The hallmark of poor design, says Oderda, is obnoxious signage.
“We try to do things as visually as possible where you don’t have chunky arrows telling you where to go,” he says.
At Odyssey, its 650 students and multiple visitors can easily find their way around the two-story school by orienting themselves to six colors clearly laid out on the floor and walls.
The walls in the open cafeteria and auditorium area are decorated with large banners containing images of hikers, rock climbers, hang gliders and surfers. Inspirational quotes from J.K. Rowling, Thomas Jefferson, Dr. Seuss, and others line second-floor walls and doorways.
The Bodies in Motion theme encourages exercise and enjoying the outdoors, Oderda says. Childhood obesity was a front-page topic when the school was being planned beginning in 2010.
“The movement theme was a way to combat obesity,” Oderda says. “We try to present information at a level students will understand without talking down to them.”
At the design phase, the architects also considered the life cycle of the building and how it could expand with the times. Instead of tearing down walls, building doors and walls are easily removed for reuse instead of demolition.
“We tried to make the building as flexible as possible,” say Oderda, of Salt Lake City-based VCBO Architects.
The curved exterior of the building has sparkling blue reflective metal panels that evoke water in motion and reference the scales of a fish.
“The curved design makes it look like the building is moving,” says Oderda. “The building’s exterior is in sync with the school’s theme — movement.”
Physical design features like those found at Odyssey and Discovery might be architecturally stunning but they are above all else student-centered.
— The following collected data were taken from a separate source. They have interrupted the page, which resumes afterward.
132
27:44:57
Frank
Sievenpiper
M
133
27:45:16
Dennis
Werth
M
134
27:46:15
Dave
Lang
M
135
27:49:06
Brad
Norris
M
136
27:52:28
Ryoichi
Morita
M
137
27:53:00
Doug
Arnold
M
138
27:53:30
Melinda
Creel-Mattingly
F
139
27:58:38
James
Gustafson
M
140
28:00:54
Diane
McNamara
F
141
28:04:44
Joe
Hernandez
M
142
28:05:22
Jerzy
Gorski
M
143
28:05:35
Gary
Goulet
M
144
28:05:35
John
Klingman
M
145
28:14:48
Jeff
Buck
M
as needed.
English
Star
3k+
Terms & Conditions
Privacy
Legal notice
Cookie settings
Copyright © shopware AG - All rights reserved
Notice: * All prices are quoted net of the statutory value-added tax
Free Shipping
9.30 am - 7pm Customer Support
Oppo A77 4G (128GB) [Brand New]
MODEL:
While solar panels and digital dashboards may be all the rage in education construction, well-designed new schools seem to convey the simple message that society values education.
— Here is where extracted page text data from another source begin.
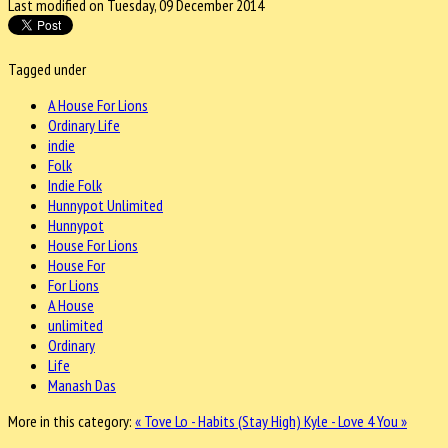
Last modified on Tuesday, 09 December 2014
Tagged under
A House For Lions
Ordinary Life
indie
Folk
Indie Folk
Hunnypot Unlimited
Hunnypot
House For Lions
House For
For Lions
A House
unlimited
Ordinary
Life
Manash Das
More in this category:
« Tove Lo - Habits (Stay High)
Kyle - Love 4 You »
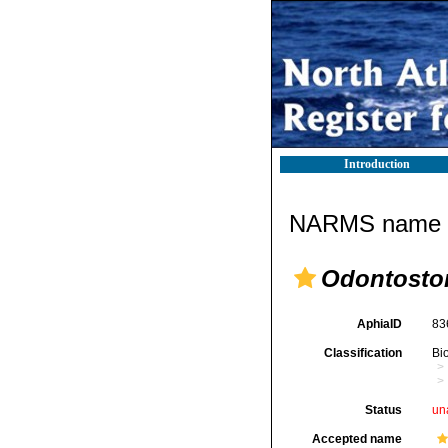
Introduction
NARMS name d
Odontostom
AphiaID
83
Classification
Bi
Status
un
Accepted name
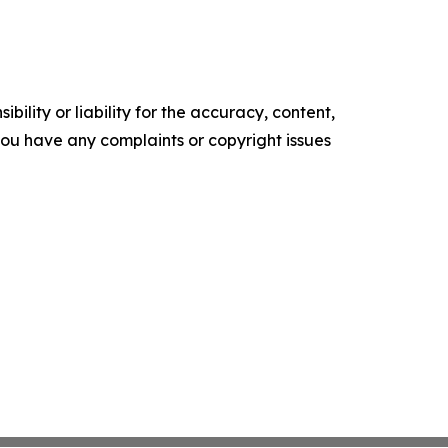
ility or liability for the accuracy, content,
f you have any complaints or copyright issues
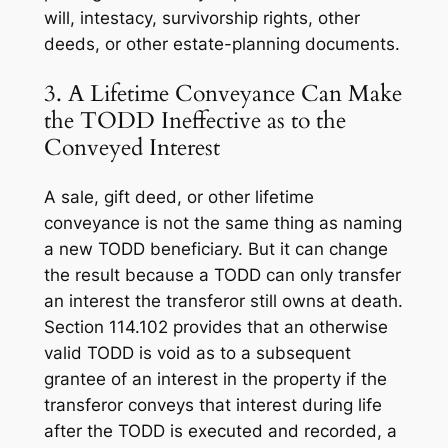
will, intestacy, survivorship rights, other
deeds, or other estate-planning documents.
3. A Lifetime Conveyance Can Make
the TODD Ineffective as to the
Conveyed Interest
A sale, gift deed, or other lifetime
conveyance is not the same thing as naming
a new TODD beneficiary. But it can change
the result because a TODD can only transfer
an interest the transferor still owns at death.
Section 114.102 provides that an otherwise
valid TODD is void as to a subsequent
grantee of an interest in the property if the
transferor conveys that interest during life
after the TODD is executed and recorded, a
Photo credit (top image): VMDO Architects
California Cool: A Reinvented School Cafeteria
Designing school cafeterias as places where students might voluntarily choose to dine can be a challenge. In 2013, officials with San Francisco Unified School District (SFUSD) hired global design firm Ideo to help them determine how to get students more excited about eating at school.
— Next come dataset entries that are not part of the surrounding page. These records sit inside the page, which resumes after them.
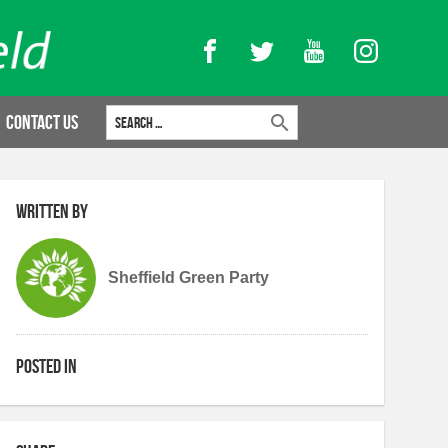
Facebook
Twitter
YouTube
Instagram
Search for:
Contact Us
Written by
Sheffield Green Party
Posted in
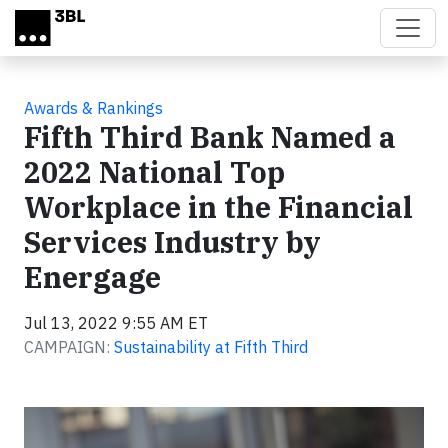
Skip to main content
Awards & Rankings
Fifth Third Bank Named a
2022 National Top
Workplace in the Financial
Services Industry by
Energage
Jul 13, 2022 9:55 AM ET
CAMPAIGN:
Sustainability at Fifth Third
After a six-month discovery process involving more than 1,300 district students, families, educators, cafeteria workers, and administrators, designers learned among other things that during lunchtime kids crave to be with friends.
“School cafeterias weren’t originally designed to make hanging out with friends a priority,” says Ideo’s Sandy Speicher. “Kids were waiting in long lines to assemble their food trays, and many students were skipping that process to get to the ultimate goal of social time.”
In addition to considering how to entice students to dine in, designers were also challenged by cost efficiencies and operations.
“One important component of the new design strategy was to create distributed points of sale so that students could access meals in multiple places in order to avoid long lines,” says Gentle Blythe, SFUSD chief communications officer.
Today, in place of dreary rows of long tables, stark fluorescent lighting, and long food lines, you will find outdoor mobile carts serving sandwiches, a Chill Out area with fluffy couches and bright yellow chairs, and family-style round tables, each with an adult leader and student-captain responsible for cleaning up.
“The new cafeteria makes for a comfortable, efficient environment,” says David Watson, who has taught English at Roosevelt for 12 years. “It encourages socializing but also offers quieter areas for students who might want to just sit and read.”
District officials say the cafeteria redesign project is an ongoing process where student priorities will remain front and center. For upcoming schools, the design team will involve students in the designing process so they can assume more ownership of the space.